Inclusion criteria were serum bilirubin <3 mg/dL, aspartate aminotransferase (AST), or alanine aminotransferase (ALT) <5 times upper limit of normal, the Eastern Cooperative Oncology Group (ECOG) performance status 0–2, and Child–Pugh A/B. Patients were excluded if they had surgical resection/liver transplantation/RFA/locoregional therapy/sorafenib or systemic chemotherapy prior to TACE, refractory ascites, clinical encephalopathy, extrahepatic metastasis, and complete portal vein thrombus extending up to splenic–superior mesenteric vein (SMV) confluence and contraindications to TACE.

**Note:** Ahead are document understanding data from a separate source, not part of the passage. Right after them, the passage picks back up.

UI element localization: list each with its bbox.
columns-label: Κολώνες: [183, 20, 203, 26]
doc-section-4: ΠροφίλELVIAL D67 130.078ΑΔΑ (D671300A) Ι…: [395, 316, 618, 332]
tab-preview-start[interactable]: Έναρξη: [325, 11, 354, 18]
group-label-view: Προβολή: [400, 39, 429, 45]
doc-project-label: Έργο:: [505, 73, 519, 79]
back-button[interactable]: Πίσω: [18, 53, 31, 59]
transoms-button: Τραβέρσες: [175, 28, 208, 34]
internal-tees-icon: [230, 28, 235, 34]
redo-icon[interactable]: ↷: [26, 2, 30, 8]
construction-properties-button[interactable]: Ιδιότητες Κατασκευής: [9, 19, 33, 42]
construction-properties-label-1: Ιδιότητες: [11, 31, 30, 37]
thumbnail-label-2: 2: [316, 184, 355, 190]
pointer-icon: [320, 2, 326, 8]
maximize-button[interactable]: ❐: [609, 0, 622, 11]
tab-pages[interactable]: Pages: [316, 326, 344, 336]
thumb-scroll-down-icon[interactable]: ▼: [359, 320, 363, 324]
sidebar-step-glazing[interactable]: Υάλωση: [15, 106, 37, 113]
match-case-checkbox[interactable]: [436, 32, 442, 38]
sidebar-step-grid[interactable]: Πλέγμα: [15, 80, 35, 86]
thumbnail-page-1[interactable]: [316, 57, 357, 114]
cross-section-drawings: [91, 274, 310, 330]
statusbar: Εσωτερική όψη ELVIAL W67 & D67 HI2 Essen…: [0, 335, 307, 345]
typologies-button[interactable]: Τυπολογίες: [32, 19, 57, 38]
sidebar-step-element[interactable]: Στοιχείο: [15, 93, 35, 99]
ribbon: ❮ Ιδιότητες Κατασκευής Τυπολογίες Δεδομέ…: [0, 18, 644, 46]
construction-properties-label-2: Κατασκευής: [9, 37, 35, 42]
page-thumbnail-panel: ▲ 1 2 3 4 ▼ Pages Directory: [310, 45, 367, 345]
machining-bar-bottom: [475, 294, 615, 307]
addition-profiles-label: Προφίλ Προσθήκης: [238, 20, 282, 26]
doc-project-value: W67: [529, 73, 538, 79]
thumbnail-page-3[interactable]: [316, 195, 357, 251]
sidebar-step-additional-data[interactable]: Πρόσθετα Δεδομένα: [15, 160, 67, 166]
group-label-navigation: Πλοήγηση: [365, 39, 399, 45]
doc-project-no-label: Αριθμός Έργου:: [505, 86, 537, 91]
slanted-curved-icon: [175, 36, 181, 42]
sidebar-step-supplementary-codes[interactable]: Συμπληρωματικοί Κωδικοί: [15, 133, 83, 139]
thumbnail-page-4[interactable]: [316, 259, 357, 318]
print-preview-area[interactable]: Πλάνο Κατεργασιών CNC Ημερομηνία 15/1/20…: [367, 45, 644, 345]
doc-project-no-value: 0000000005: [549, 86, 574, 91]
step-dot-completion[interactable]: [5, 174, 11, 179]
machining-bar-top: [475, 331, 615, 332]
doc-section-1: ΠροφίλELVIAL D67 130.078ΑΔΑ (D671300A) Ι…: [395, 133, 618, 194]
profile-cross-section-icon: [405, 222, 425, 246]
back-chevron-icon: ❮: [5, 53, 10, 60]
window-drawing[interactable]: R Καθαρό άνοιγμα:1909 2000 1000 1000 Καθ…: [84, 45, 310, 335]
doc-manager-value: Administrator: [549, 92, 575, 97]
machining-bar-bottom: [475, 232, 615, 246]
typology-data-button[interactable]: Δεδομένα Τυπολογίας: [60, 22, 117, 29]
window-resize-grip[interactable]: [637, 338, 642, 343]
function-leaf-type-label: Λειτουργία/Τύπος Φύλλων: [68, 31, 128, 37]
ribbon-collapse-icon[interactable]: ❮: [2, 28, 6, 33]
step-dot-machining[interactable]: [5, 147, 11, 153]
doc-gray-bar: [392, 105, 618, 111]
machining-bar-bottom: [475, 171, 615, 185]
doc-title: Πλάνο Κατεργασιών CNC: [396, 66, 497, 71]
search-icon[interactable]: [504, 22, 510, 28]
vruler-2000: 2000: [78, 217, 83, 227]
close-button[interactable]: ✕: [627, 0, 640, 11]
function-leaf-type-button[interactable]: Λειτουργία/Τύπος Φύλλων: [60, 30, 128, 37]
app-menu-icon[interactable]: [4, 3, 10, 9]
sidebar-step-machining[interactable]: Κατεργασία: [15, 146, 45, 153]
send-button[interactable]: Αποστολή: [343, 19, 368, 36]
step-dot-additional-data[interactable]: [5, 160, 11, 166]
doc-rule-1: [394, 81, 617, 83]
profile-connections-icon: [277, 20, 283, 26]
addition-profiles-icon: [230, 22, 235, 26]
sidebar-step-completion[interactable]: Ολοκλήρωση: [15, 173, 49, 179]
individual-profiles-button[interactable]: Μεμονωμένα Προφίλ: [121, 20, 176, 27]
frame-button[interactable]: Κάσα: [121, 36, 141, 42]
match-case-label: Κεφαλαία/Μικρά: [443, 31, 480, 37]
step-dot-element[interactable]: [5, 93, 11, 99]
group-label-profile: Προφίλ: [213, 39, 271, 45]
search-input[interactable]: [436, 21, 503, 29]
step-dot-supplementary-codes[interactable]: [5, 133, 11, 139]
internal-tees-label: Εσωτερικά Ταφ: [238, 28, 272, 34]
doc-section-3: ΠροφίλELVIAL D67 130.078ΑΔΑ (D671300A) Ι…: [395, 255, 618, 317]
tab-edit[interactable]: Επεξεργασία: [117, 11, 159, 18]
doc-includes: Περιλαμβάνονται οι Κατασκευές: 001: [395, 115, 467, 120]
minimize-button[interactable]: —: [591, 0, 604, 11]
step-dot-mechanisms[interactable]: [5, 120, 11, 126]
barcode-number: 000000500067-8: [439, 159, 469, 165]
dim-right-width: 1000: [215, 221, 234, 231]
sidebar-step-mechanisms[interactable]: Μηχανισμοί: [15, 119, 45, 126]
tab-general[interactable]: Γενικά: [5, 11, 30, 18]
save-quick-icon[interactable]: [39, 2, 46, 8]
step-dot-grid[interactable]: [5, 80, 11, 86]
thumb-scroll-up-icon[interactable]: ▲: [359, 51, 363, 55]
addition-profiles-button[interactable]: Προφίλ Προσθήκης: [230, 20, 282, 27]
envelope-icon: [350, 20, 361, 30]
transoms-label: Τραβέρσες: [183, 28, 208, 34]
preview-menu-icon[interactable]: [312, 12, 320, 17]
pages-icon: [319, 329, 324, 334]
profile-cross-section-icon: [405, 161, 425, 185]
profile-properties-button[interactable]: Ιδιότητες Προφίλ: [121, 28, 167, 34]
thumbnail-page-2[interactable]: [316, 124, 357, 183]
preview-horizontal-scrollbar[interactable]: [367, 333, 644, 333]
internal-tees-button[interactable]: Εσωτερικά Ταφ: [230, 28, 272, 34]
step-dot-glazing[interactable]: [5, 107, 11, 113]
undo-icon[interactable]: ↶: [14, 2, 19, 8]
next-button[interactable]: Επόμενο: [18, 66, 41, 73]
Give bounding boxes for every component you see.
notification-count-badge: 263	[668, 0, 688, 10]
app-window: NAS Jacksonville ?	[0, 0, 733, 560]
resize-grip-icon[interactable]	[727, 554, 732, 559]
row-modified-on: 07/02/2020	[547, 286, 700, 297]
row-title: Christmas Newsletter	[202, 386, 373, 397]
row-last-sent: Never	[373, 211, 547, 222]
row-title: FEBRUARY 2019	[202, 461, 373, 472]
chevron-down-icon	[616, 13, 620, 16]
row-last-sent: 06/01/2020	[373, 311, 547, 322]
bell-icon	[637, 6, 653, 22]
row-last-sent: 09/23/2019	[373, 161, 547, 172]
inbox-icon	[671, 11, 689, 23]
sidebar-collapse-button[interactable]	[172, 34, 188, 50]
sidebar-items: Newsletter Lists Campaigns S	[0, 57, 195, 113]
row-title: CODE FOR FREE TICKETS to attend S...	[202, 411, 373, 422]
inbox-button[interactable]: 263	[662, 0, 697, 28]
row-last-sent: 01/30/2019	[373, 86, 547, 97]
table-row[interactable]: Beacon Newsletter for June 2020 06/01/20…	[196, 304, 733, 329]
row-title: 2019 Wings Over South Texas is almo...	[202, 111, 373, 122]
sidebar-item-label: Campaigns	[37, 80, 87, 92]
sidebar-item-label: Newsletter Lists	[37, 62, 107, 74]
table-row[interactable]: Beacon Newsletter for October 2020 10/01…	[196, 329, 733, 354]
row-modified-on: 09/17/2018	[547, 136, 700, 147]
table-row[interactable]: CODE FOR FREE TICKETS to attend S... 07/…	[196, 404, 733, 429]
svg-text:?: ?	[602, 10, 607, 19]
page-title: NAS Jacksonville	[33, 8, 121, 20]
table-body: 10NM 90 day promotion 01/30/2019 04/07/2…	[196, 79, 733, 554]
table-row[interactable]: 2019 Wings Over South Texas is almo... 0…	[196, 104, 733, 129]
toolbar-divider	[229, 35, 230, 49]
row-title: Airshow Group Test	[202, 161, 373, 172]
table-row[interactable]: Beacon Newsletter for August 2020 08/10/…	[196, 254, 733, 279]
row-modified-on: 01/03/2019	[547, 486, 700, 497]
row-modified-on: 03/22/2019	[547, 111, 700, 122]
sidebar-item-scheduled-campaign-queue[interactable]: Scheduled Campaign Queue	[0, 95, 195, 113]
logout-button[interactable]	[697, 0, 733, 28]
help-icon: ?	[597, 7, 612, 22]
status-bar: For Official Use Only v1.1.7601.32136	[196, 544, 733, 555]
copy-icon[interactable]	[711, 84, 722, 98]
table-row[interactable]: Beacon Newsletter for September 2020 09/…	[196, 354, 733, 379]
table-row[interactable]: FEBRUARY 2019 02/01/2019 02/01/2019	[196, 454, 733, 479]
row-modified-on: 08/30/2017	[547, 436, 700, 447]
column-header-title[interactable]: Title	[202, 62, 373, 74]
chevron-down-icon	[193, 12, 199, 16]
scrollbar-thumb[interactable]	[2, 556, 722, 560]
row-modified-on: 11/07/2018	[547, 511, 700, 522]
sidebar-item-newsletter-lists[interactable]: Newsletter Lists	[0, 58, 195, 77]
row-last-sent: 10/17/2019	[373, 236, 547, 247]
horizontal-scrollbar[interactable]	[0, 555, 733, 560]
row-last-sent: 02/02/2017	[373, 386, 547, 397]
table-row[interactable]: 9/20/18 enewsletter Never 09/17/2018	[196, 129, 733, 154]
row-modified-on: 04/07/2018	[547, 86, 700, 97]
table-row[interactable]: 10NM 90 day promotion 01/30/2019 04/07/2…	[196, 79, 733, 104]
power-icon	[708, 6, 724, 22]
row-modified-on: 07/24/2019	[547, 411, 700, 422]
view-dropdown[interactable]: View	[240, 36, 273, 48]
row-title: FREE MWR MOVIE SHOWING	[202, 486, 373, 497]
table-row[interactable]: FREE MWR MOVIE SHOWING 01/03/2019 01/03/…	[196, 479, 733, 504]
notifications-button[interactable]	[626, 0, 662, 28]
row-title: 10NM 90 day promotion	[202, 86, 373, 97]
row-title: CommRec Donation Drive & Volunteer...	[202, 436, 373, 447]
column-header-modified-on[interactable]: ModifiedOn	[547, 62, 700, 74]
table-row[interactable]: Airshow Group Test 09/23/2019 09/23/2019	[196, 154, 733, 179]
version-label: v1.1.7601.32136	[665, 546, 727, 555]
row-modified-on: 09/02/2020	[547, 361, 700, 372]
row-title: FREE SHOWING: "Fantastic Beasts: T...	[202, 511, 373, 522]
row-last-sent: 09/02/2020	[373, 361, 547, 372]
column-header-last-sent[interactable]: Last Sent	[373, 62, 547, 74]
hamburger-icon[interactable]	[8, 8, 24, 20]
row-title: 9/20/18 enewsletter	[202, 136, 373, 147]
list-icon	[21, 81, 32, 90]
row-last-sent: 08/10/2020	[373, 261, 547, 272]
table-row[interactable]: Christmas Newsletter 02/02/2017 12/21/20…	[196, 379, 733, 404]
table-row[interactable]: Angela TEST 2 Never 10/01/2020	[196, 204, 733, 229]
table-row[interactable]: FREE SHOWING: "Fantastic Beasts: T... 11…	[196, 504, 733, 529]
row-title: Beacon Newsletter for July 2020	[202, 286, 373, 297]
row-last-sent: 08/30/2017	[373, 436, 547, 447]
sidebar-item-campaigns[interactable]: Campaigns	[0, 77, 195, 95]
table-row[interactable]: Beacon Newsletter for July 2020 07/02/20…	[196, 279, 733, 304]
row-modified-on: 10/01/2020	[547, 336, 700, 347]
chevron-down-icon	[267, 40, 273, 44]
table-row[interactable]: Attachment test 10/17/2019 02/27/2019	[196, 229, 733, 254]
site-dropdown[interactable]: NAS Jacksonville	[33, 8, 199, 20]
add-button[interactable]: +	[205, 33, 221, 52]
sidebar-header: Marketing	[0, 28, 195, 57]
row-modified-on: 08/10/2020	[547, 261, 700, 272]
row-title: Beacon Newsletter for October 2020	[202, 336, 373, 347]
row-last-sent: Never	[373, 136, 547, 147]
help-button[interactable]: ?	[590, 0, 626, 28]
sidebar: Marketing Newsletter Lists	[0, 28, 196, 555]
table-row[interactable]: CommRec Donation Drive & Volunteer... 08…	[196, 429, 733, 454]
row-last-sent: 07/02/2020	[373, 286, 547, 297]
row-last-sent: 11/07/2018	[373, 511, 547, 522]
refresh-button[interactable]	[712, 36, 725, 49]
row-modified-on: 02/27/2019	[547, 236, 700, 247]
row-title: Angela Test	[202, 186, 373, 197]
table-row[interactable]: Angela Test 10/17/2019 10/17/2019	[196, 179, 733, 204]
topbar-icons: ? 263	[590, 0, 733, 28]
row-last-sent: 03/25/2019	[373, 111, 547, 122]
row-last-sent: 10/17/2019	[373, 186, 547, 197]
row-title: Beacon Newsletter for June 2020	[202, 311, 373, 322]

All patients included in the study were biopsy proven and/or had triphasic imaging confirmation of the tumor. We reviewed baseline imaging and relevant laboratory parameters such as serum alpha-fetoprotein (AFP), complete blood count, and liver function tests. Portal vein tumor thrombus was interpreted on computed tomography (CT)/magnetic resonance imaging (MRI) by observing filling defects in the portal vein due to intraluminal mass causing expansion of portal vein with thread and streaks type of enhancement. We followed PVTT classification system developed by the Liver Cancer Study Group of Japan for assessing the degree of extent of PVTT[12] (Vp0: no tumor thrombus in the portal vein; Vp1: presence of tumor thrombus distal to but not in the second-order branches of PV; Vp2: the second-order branches of PV; Vp3: first-order branches of the PV; Vp4: main trunk of the PV).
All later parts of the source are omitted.